[WORK INSTRUCTION]
Nothing but the lines from the one containing "Прожекторы следящего света (пушки)" through the one containing "Приборы IP65", both included, should be given again, each exactly as written below.

EXCERPTED RECORDS START

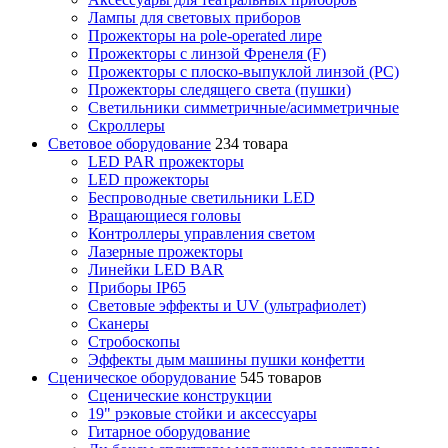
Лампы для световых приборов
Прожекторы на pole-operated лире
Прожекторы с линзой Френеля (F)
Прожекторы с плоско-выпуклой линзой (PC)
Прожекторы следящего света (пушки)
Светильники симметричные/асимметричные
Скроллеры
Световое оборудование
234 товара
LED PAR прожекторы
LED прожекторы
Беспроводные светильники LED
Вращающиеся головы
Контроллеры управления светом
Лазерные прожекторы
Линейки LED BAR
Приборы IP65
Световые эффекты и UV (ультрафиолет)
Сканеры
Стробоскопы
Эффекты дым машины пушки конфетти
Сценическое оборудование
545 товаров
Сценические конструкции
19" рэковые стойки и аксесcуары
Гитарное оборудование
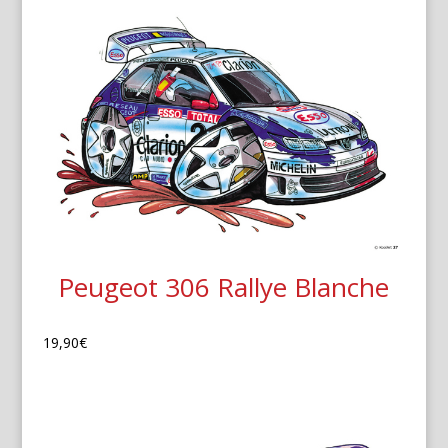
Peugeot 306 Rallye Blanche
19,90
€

EXCERPTED RECORDS END
EXCERPTED RECORDS START

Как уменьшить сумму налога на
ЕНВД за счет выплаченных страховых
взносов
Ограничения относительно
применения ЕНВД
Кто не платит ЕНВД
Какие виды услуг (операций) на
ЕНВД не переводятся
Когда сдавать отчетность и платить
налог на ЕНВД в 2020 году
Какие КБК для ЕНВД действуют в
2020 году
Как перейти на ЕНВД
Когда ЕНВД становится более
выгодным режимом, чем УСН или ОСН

EXCERPTED RECORDS END

[EXPECTED ANSWER]
Прожекторы следящего света (пушки)
Светильники симметричные/асимметричные
Скроллеры
Световое оборудование
234 товара
LED PAR прожекторы
LED прожекторы
Беспроводные светильники LED
Вращающиеся головы
Контроллеры управления светом
Лазерные прожекторы
Линейки LED BAR
Приборы IP65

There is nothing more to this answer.